Friday was my first full day at the con and I started it out by meeting one of Short Story heroes, Kij Johnson, in the hallway of our hotel. We had a wonderful chat in the elevator and on the walk over to the Convention Center. She was genuine and gracious and even went so far as to ask the people at the registration desk for a “First WorldCon” ribbon for me.
 
I only made it to a couple panels. The first one, Graphic Novels You Should be Reading,
was more nostalgic than I expected with a fair amount of discussion about some of the greats of the 1960s and 70s, especially the Europeans. I started reading comics much later and am not familiar with most of the books they brought up, so I have more to add to my reading list like the Blueberry comics and Onward Toward Our Noble Deaths. 

The next panel, The Things They Never Tell You About Getting Published the First Time, was a nice mix of informationa and anecdotes about both novel and short story publishing. Vylar Kaftan pointed out that, especially in the short story market, new venues often have poor contracts because they don’t know any better. The panelists also agreed that you shouldn’t put too much importance on reviews. What really matters for a story to get traction is readership from the venue. In other words, getting the work out there in front of eyeballs can trump the opinions of reviewers. Words of comfort indeed!

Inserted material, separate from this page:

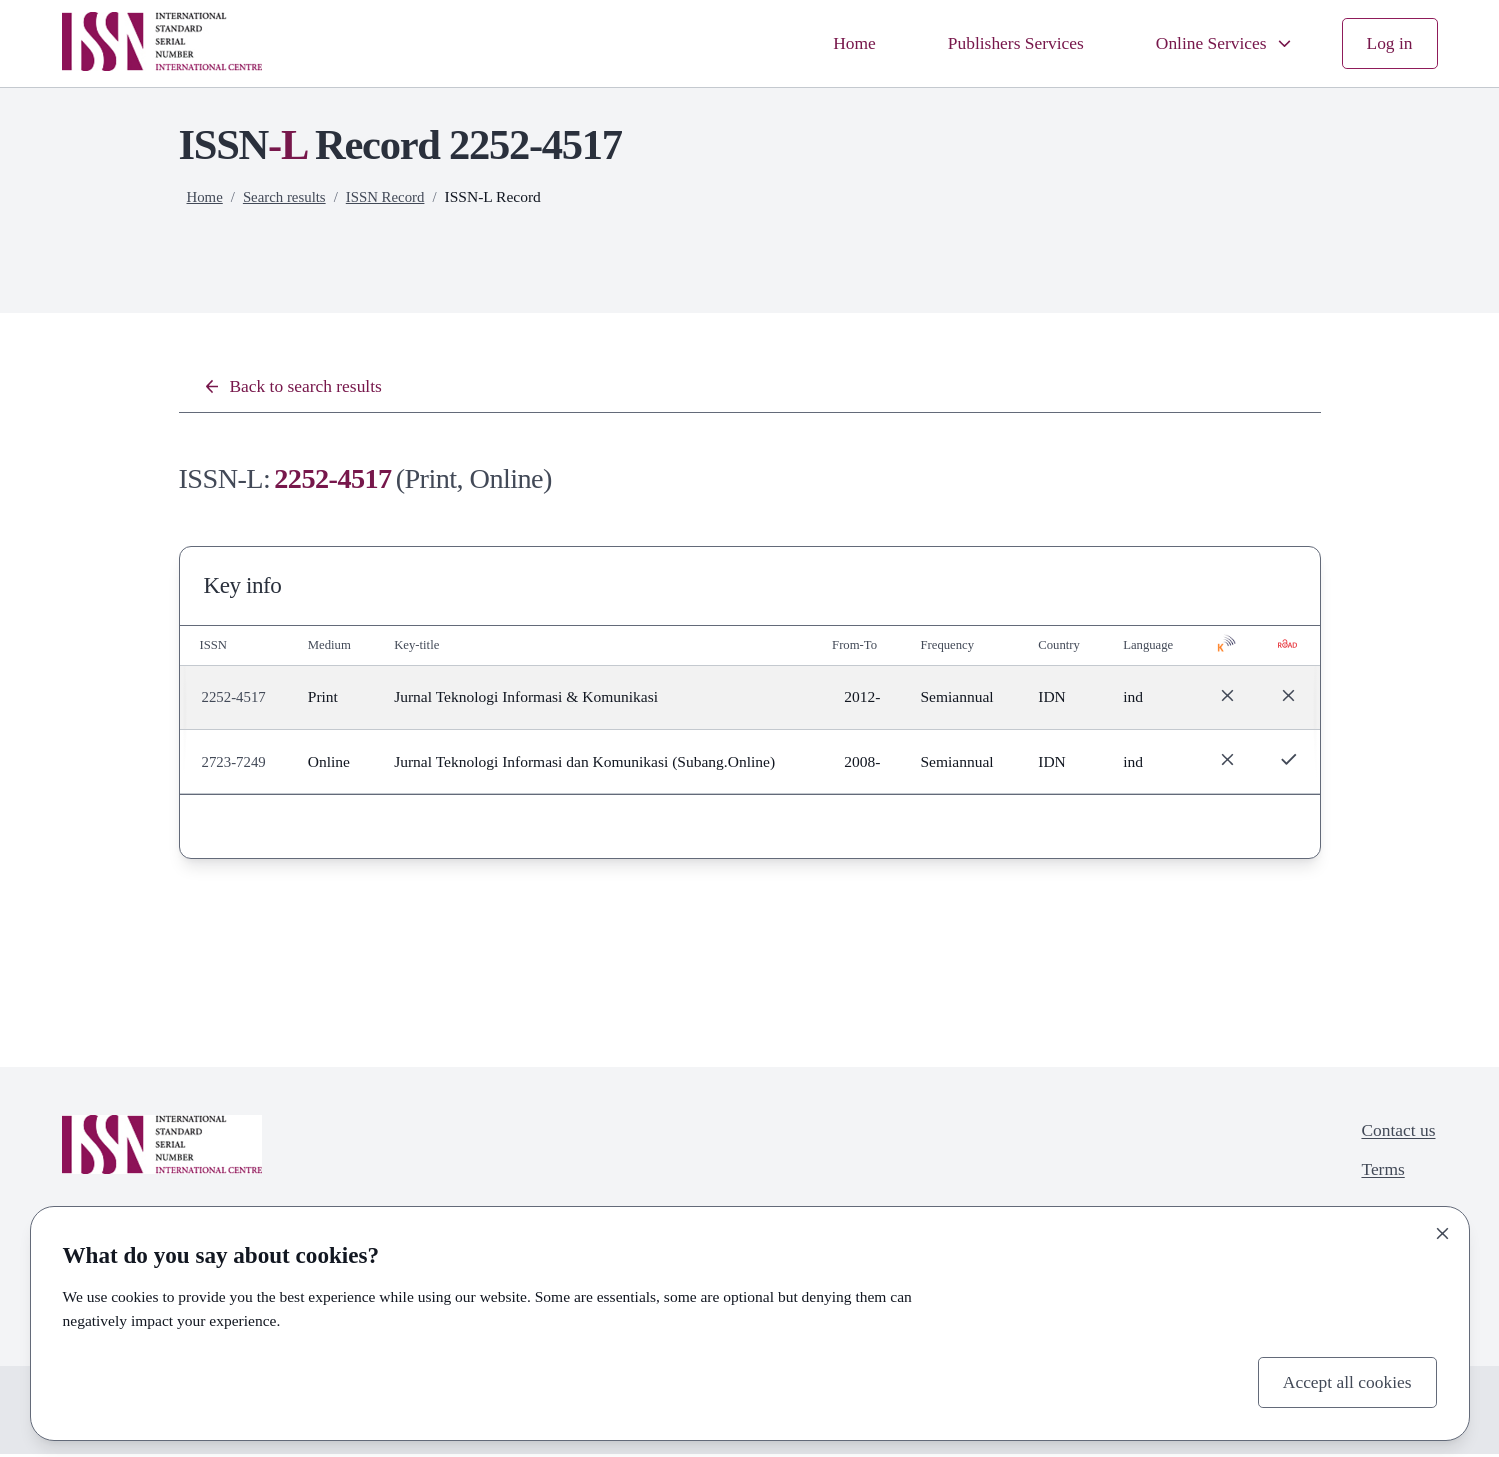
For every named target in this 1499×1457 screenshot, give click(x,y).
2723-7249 (235, 763)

I sat in for half of the Editors and Writers panel before I had to leave for my Writers’ Workshop.
This one had some heavy hitters: James Patrick Kelly, Gardner Dozios, Janet Harriet of Apex, Lou Anders of Pyr Books, and Shelia Williams of Asimov’s.

Gardner Dozios told an anecdote – and others agreed that they’d had the same experience – about writers who have had a story accepted then withdrawn it to revise or workshop it. I couldn’t believe anyone would even think of doing this with a SOLD story. I can’t believe any editor would even agree to it (which just goes to show that editors can be nice to a fault). They all agreed that the stories they got back weren’t what they wanted, i.e. what they had originally BOUGHT! Chasing perfection can lead you down some dark paths. Don’t go there!

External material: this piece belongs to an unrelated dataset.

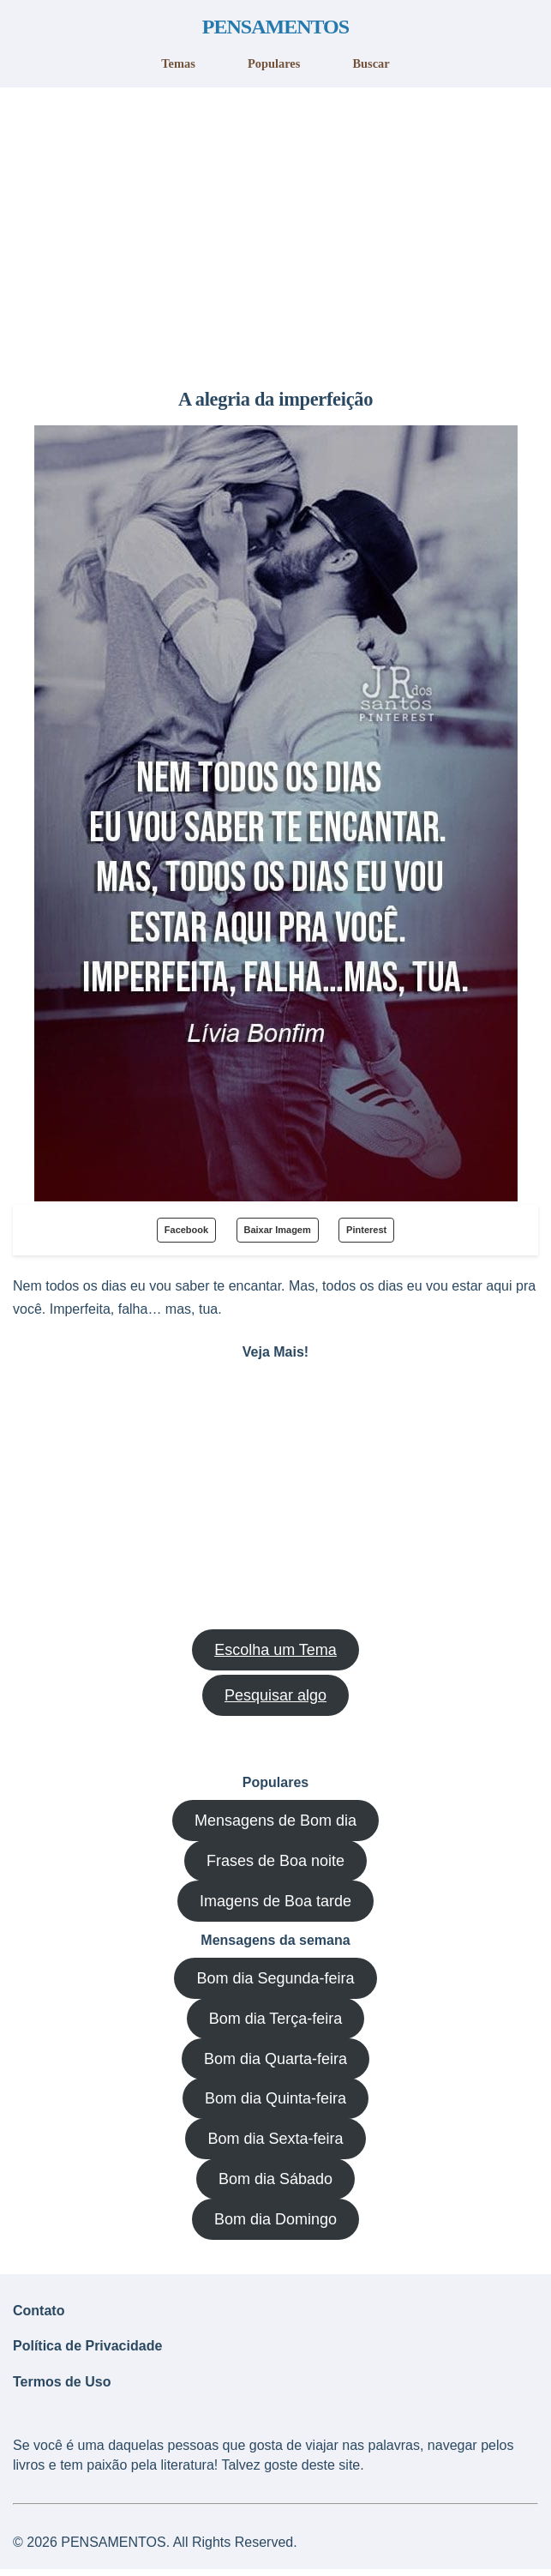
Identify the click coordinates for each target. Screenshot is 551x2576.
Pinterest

Shelia Williams said that, in the short story market, she is always looking for writers who can reliably (every other month or so) send her good stories, reminding me again just how important it is to produce consistently! She also mentioned that she loves novellas. Good to hear since I’m working on a couple.

I hated to leave that panel, but it was time to be off to my Writers’ Workshop. There were just three writers and two pros. Our pros were John A. Pitts, a novelst at Tor and Alex Shavartsman (read his con recap here), a short story writer and publisher of the Unidentified Funny Objects anthologies.

I brought a slightly older story, but one that isn’t selling, and got some great feedback. After their comments I could see some missing pieces in this story and now have some ideas about what I can change to really make this story pop (and sell)!

After the workshop, I had lunch with Alex and another workshop attendee. Sure I missed some panels, but that’s what conventions are all about — making connections, renewing old friendships and forming new ones. And, spending every day from dawn to well after midnight talking about writing!

After that, I perused the Dealer’s room, took a catnap, grabbed some dinner, then off to make the party rounds with Patrice, my partner in crime. We checked out the Helsinki Bid party, The Tor Party and the Dell Party. I saw Marshal Ryan Maresca and Stina Leicht, who I know from ArmadilloCon. I met Keffy Kehrli (Shimmer) and Lynne M. Thomas (Apex) and continued my conversation with Alex about how hard it is to write humor and the difficulties of translating fiction.

I opened far too many conversations with “You rejected me!” Even pitched in thrilled fan-girl voice, really, it’s a terrible line. Everyone was awesome and fun to talk to. It was great to get to know the human face behind the genre that I love.